NAIROBI, (Reuters) – Somali pirates seized a Danish-owned, U.S.-operated container ship on Wednesday with 21 American crew on board in the latest of a sharp rise in attacks off the Horn of Africa nation, a maritime group said.
Andrew Mwangura of the Kenya-based East African Seafarers’ Assistance Programme said the 17,000 tonne vessel was hijacked in the Indian Ocean 400 miles off the Somali capital Mogadishu. He said all the crew were believed to be safe, and that the vessel had been tentatively identified as the Maersk Alabama.
Gunmen from Somalia seized a British-owned ship on Monday after hijacking another three vessels over the weekend.
In the first three months of 2009 only eight ships had been hijacked in the busy Gulf of Aden, which links Europe to Asia and the eastern Indian Ocean through the Suez Canal.
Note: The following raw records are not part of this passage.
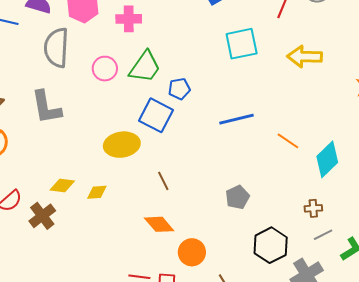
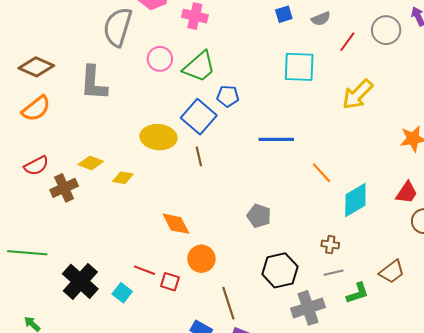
yellow arrow: (305, 57) -> (358, 94), turned -60
brown line: (163, 181) -> (199, 156), moved
gray pentagon: (237, 197) -> (259, 216), turned 30

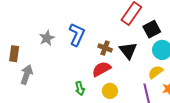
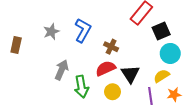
black triangle: (128, 51) -> (130, 74), moved
gray arrow: (27, 75) -> (62, 70), moved
green arrow: (80, 88) -> (81, 87), size x1.5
Last year, heavily armed Somali pirates hijacked dozens of vessels, took hundreds of sailors hostage, often for weeks, and extracted millions of dollars in ransoms.
Foreign navies rushed warships to the area in response and have reduced the number of successful attacks in recent months. But there are still near-daily attempts and the pirates have started hunting further afield near the Seychelles.
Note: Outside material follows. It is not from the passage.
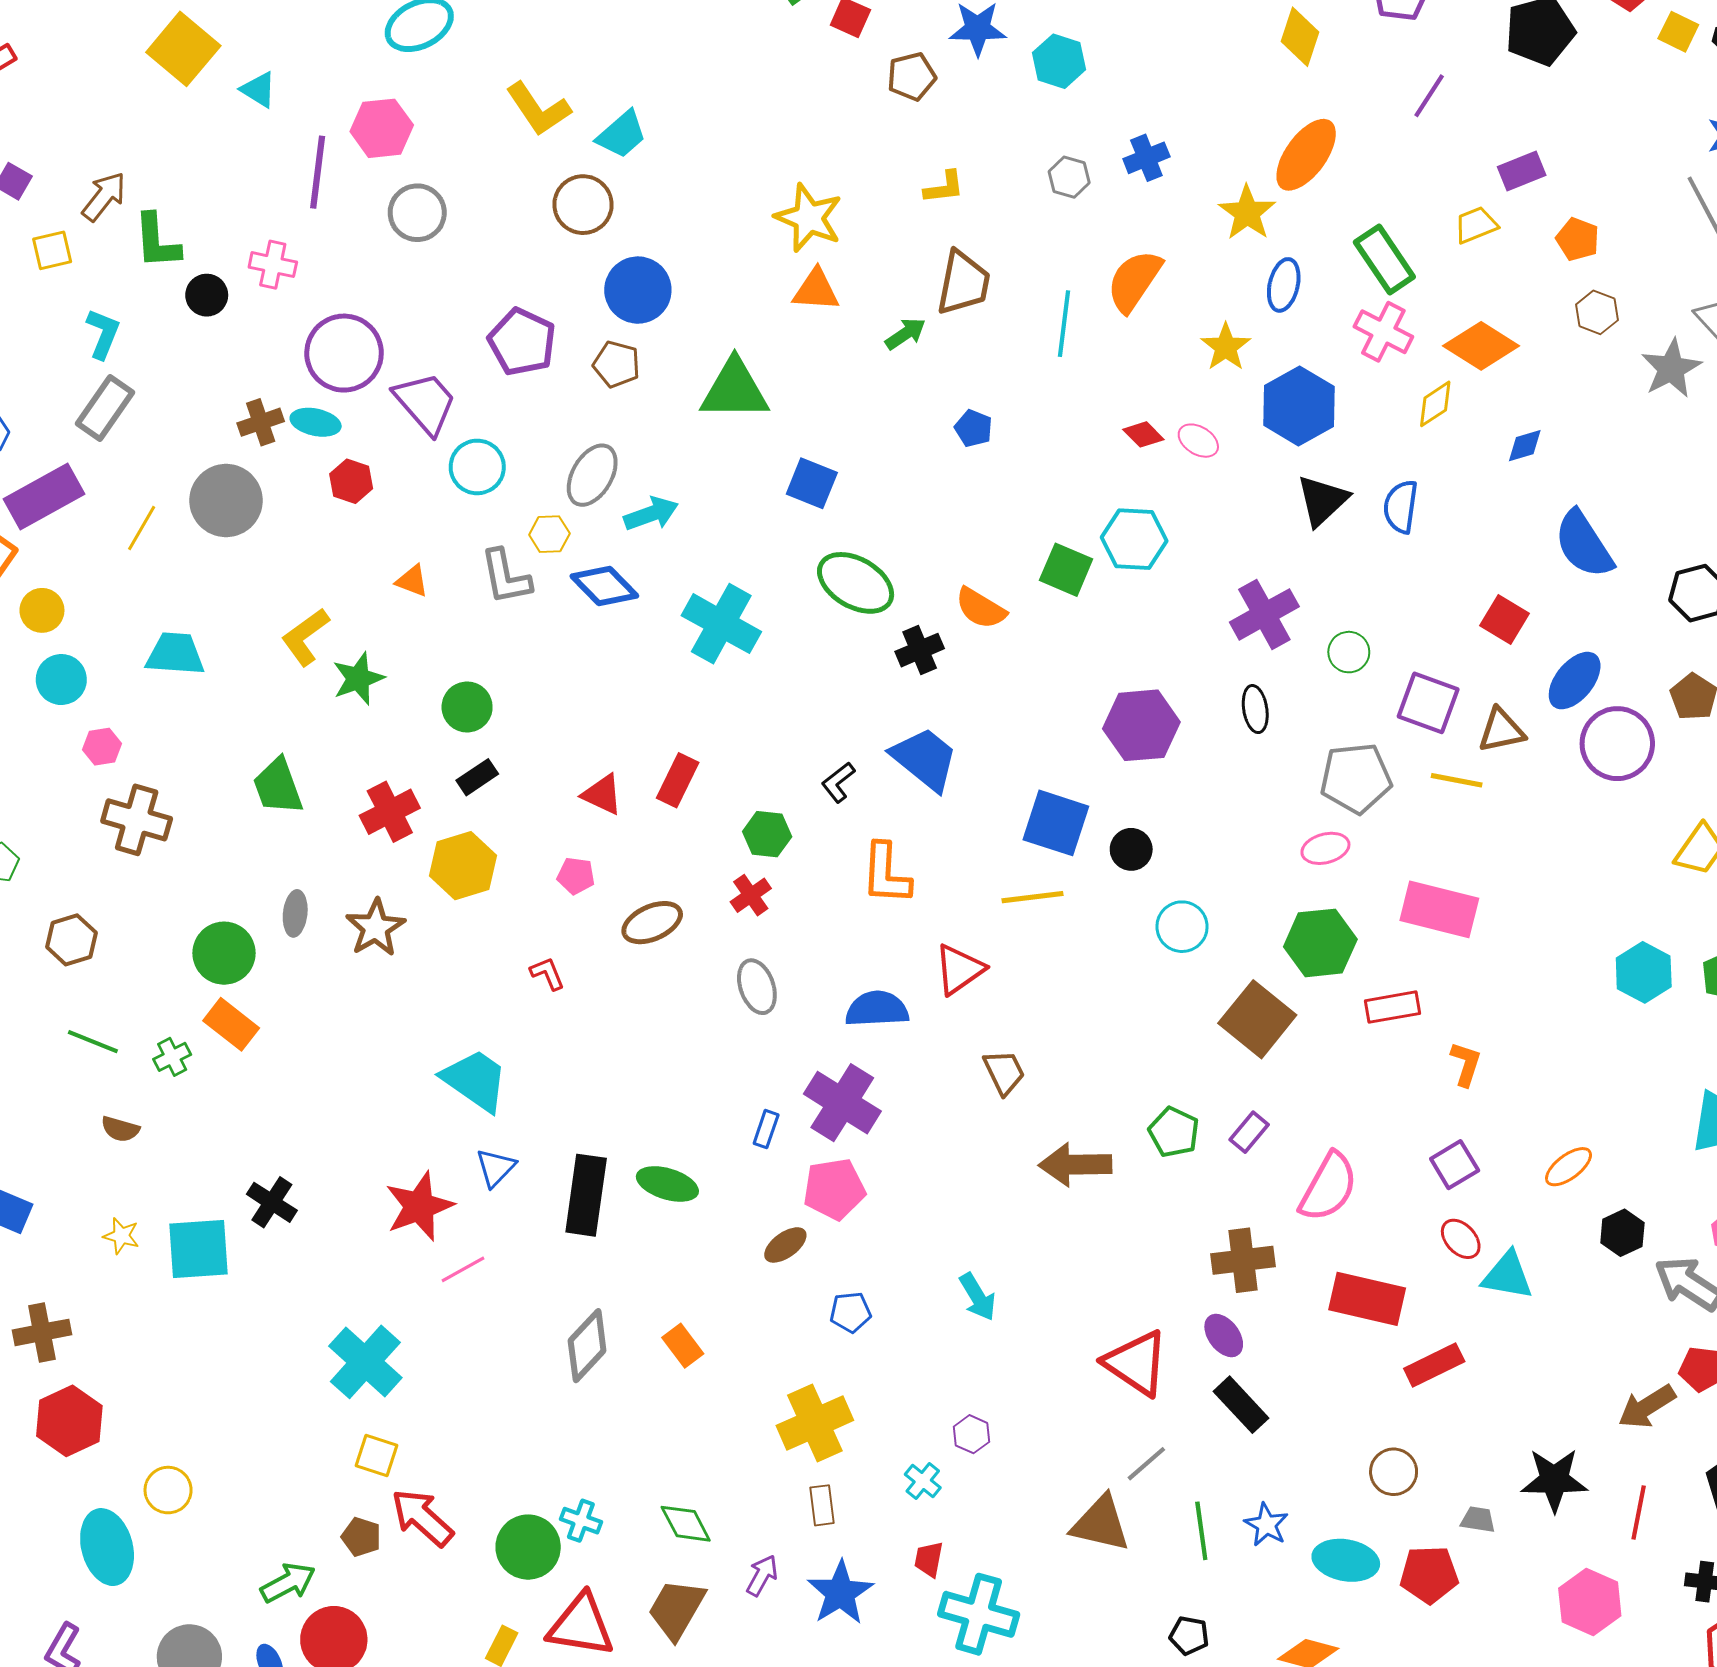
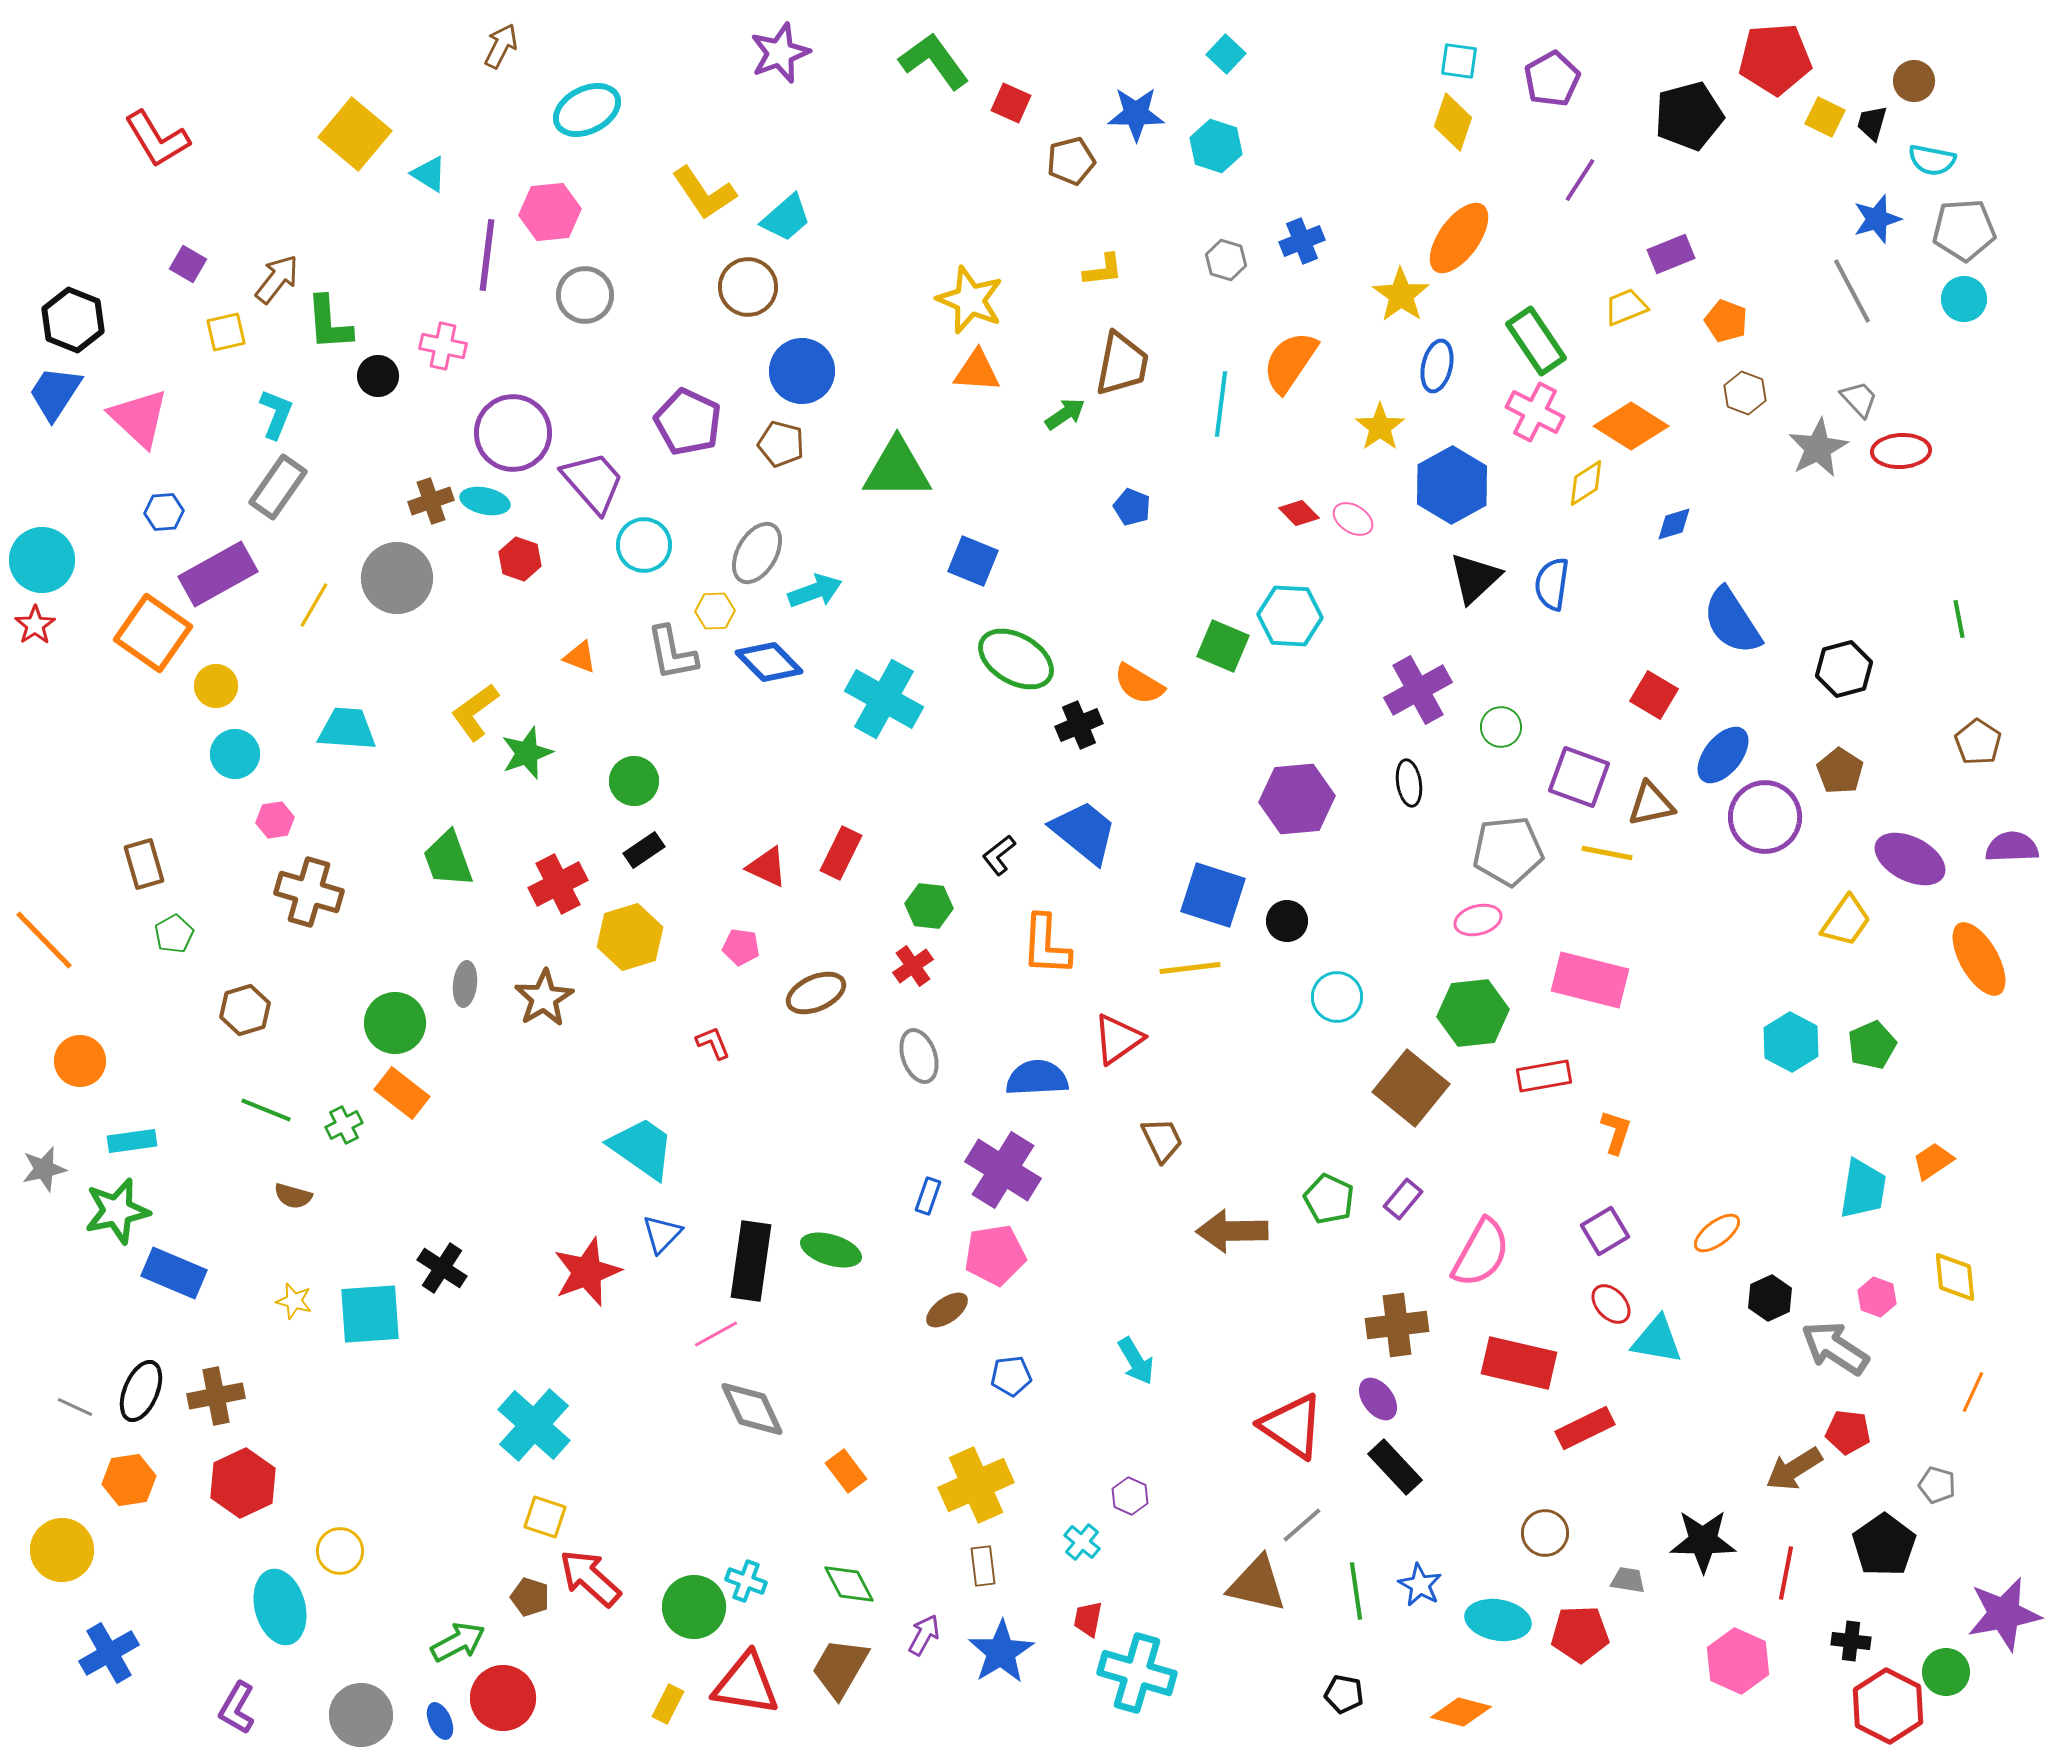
pink line: (463, 1269) -> (716, 1334), moved
gray diamond: (587, 1346) -> (752, 1409), turned -68
orange rectangle: (683, 1346) -> (846, 1471), moved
On Monday, they hijacked a British-owned, Italian-operated ship with 16 Bulgarian crew members on board.
Over the weekend, they also seized a French yacht, a Yemeni tug and a 20,000-tonne German container vessel. Interfax news agancy said the Hansa Stavanger had a German captain, three Russians, two Ukrainians and 14 Filipinos on board.
The pirates typically use speed boats launched from “mother ships”, which means they can sometimes evade foreign navies patrolling the busy shipping lanes and strike far out to sea. They take captured vessels to remote coastal village bases in Somalia, where they have usually treated their hostages well in anticipation of a sizeable ransom payment. Pirates stunned the shipping industry last year when they seized a Saudi supertanker loaded with $100 million worth of crude oil. The Sirius Star and its 25 crew were freed in January after $3 million was parachuted onto its deck.
Last September, they also grabbed world headlines seizing a Ukrainian cargo ship carrying 33 Soviet-era T-72 tanks. It was released in February, reportedly for a $3.2 million ransom.